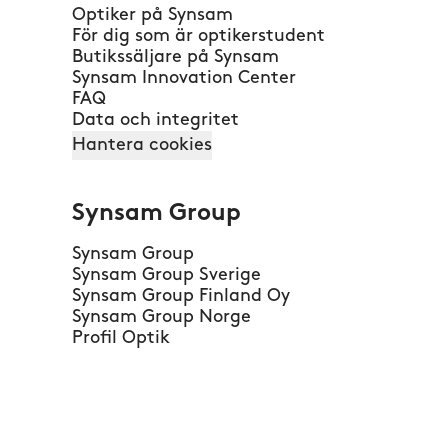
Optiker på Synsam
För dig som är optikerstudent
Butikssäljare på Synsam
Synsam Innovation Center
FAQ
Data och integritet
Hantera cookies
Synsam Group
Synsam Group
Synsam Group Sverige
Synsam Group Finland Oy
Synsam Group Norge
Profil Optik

...

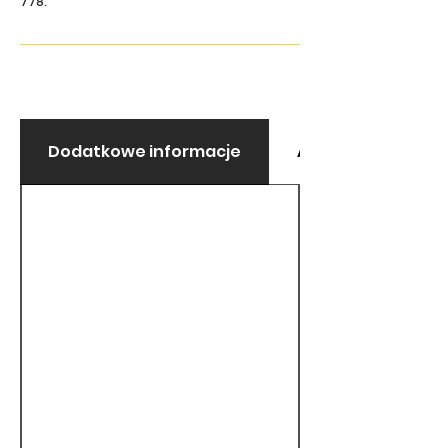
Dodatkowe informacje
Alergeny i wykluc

- **HOW TO COMPLETE THIS TASK**
Count, in the records above, the lines that include "Group", and give the number with nothing added.

- **OUTPUT BELOW**
5